Special Issue “Genetics in Pediatric Endocrinology”

The inception of pediatric endocrinology in the United States began little less than a century ago, but it has grown as a subspecialty field since the 1950s. Initial innovative research endeavors in 1980s leading to the development of radioimmunoassays (RIAs) for measuring hormones and polymerase chain reaction (PCR) technology provided the initial intersection of this discipline with genetics [1]. From the initial suspicion of the role of DNA and inheritance in endocrine disorders, to an era where the structures and functions of hormones and receptors, along with the evolving role of genetics in their synthesis has improved our understanding of how these affect human growth and development. Research in this area has helped advance diagnostic and treatment options benefitting thousands of pediatric endocrinologists and their patients worldwide.
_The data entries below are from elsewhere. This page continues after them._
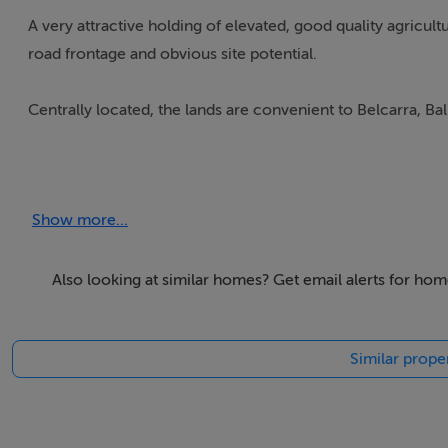
A very attractive holding of elevated, good quality agricul
road frontage and obvious site potential.
Centrally located, the lands are convenient to Belcarra, Bal
Accommodation
Show more...
Also looking at similar homes? Get email alerts for hom
BER Details
Exempt
Similar proper
Negotiator
Patrick Durcan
Pediatric Endocrinology Board certification requirements include not only working with a number of endocrine and diabetes patients but also understanding the laboratory assessment of patients, including formal training in performing immunoassays and completing a course in molecular genetics. In this Special Issue of Endocrines, we will explore the impact of the genetics revolution on endocrine function. The development of newborn endocrine screening antedated the explosion of applications of molecular genetic analysis and their enormous contributions to diagnosis and targeted treatments of endocrine disorders [2]. The brief review provides updates on the prevalence of congenital hypothyroidism and congenital adrenal hyperplasia. And, how lifesaving and life-enhancing role of screening helped with the discovery and expansion of the knowledge on genetic etiology of these two groups of disorders, and, also of other genetic disorders associated with them.
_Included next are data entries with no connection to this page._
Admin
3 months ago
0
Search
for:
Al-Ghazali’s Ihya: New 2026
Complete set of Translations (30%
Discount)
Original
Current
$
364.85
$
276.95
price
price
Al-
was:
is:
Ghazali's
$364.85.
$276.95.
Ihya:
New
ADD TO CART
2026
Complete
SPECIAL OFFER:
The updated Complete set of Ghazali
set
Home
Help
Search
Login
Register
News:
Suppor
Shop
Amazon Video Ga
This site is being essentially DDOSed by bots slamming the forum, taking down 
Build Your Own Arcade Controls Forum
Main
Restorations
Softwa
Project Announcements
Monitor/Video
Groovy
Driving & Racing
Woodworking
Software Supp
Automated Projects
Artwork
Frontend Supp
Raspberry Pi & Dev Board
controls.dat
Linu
Improved genetic analysis of syndromes with endocrine manifestations and awareness of the actual prevalence of Turner syndrome (TS), Prader–Willi syndrome (PWS) and others have allowed for associated endocrine disorders to be better understood and helped in avoiding errors of diagnosis in cases mimicking TS or PWS, in which the manifestations differ.
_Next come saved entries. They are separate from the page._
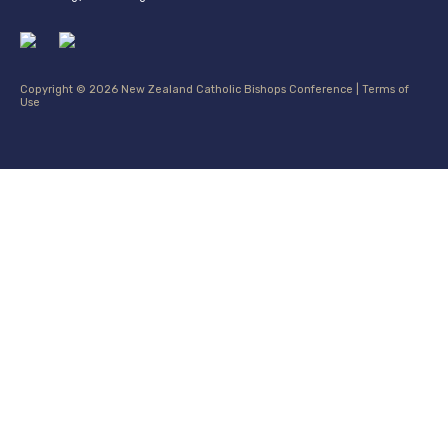
Copyright © 2026 New Zealand Catholic Bishops Conference |
Terms of
Use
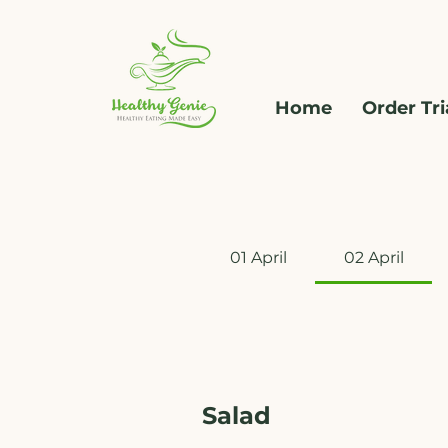
Home
Order Tri
01 April
02 April
Salad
Discovery of the genes involved in MODY (also known as monogenic diabetes) has been of great help in targeting the treatments needed. Multiple endocrine neoplasia management has been enhanced by a better understanding of which elements are involved and the timeline of development in various forms that can be discerned by the affected gene. Knowing that growth hormone insensitivity may be due to a mutation in the GH receptor or the IGF receptor has assisted in counseling and treatment.

The genetic and hormonal contributions to understanding the regulation of calcium and phosphorus have evolved together and facilitated targeted therapy. Congenital hyperinsulinism management, medical or surgical, can be better targeted based on the underlying mutation.

A glimpse of the role of epigenetic differences in altering the gene expression and phenotype presentations noted in TS and central precocious puberty (CPP), as well as the lesser-known role of whole-genome sequencing, may shed light on the genetic etiology of CPP.

The recently available complete sequence of the human genome and advances in molecular technology, which have enabled whole-genome sequencing, will continue to enhance our understanding of the intersection between genetics and pediatric endocrinology, and may require its own Special Issue in future.

This collection of 11 reviews and a case report, though not an exhaustive review of all the potential topics in the intersection of genetics and pediatric endocrinology, helps address why knowledge of genetics is critical to understanding how endocrine systems develop and function.